What this task involves: Please give the whole listing again exactly, without any of its pictures.

Provided records:
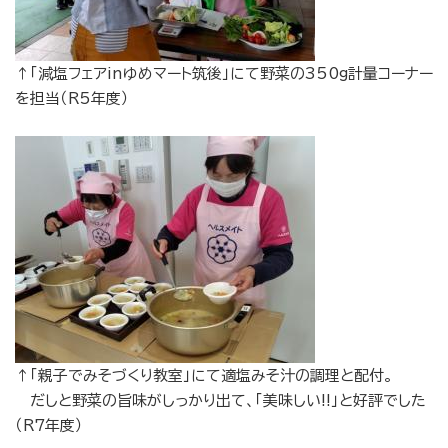
↑「減塩フェアinゆめマート筑後」にて野菜の350g計量コーナー
を担当（R5年度）
↑「親子でみそづくり教室」にて適塩みそ汁の調理と配付。
だしと野菜の旨味がしっかり出て、「美味しい!!」と好評でした
（R7年度）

Finished exercise:
↑「減塩フェアinゆめマート筑後」にて野菜の350g計量コーナー
を担当（R5年度）
↑「親子でみそづくり教室」にて適塩みそ汁の調理と配付。
だしと野菜の旨味がしっかり出て、「美味しい!!」と好評でした
（R7年度）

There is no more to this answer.